- _WHAT THIS TASK INVOLVES_
Check each line of the records below and collect those holding "Miel".

>>

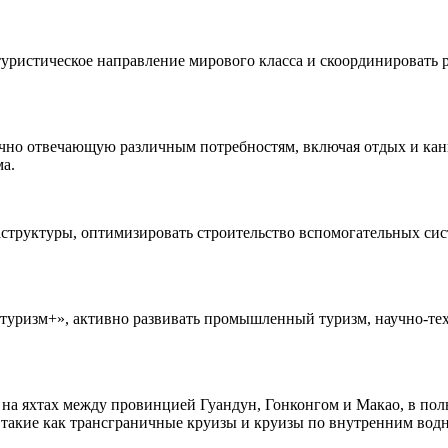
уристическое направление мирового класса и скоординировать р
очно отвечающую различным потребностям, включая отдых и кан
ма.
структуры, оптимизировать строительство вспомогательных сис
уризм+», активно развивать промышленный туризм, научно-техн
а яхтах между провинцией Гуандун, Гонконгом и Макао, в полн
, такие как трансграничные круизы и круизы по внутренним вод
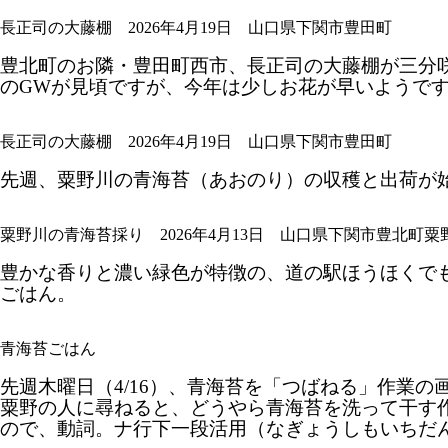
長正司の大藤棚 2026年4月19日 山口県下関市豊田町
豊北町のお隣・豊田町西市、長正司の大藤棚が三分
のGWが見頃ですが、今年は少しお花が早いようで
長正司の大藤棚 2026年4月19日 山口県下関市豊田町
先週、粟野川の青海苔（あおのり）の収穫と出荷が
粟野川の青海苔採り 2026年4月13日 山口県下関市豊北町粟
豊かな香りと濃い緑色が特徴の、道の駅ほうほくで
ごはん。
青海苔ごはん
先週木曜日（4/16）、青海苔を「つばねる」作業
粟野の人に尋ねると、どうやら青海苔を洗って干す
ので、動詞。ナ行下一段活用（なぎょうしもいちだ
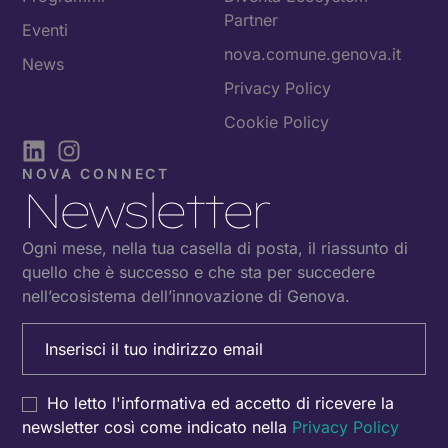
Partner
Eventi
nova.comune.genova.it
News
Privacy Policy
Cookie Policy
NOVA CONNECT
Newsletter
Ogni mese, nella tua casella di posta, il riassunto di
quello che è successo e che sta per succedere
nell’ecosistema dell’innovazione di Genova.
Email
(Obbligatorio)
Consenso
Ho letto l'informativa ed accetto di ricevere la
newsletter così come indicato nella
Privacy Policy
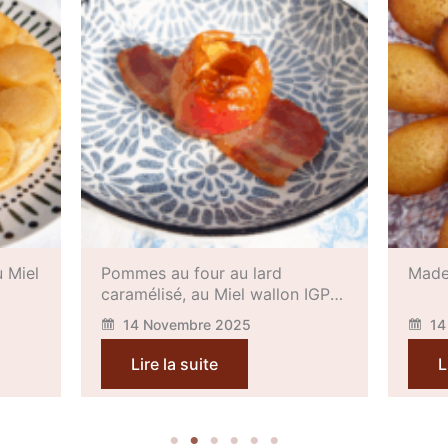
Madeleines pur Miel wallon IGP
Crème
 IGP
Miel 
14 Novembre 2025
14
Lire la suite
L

<<
>>

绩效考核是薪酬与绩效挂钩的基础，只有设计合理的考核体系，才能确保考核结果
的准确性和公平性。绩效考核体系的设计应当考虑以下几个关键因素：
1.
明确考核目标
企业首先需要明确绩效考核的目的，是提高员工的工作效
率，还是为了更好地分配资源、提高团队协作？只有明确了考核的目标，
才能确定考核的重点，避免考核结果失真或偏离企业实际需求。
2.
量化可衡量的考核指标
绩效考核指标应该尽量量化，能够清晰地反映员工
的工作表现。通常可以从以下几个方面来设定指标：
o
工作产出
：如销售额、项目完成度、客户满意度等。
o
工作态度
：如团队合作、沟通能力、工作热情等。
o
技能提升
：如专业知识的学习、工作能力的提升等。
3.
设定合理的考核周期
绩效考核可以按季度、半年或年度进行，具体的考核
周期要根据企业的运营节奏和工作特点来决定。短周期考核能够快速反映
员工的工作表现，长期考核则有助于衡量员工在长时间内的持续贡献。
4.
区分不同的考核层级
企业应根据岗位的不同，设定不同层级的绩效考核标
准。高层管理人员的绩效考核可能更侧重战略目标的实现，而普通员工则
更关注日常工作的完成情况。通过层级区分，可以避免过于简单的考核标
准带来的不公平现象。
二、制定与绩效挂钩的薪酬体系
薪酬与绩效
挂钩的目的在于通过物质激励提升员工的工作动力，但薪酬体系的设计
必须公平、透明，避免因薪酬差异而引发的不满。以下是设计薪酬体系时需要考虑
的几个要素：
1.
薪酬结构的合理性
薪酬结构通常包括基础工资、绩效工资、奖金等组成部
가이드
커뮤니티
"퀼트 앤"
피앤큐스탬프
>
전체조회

<<

- _EXERCISE OUTPUT_
Madeleines pur Miel wallon IGP
Miel 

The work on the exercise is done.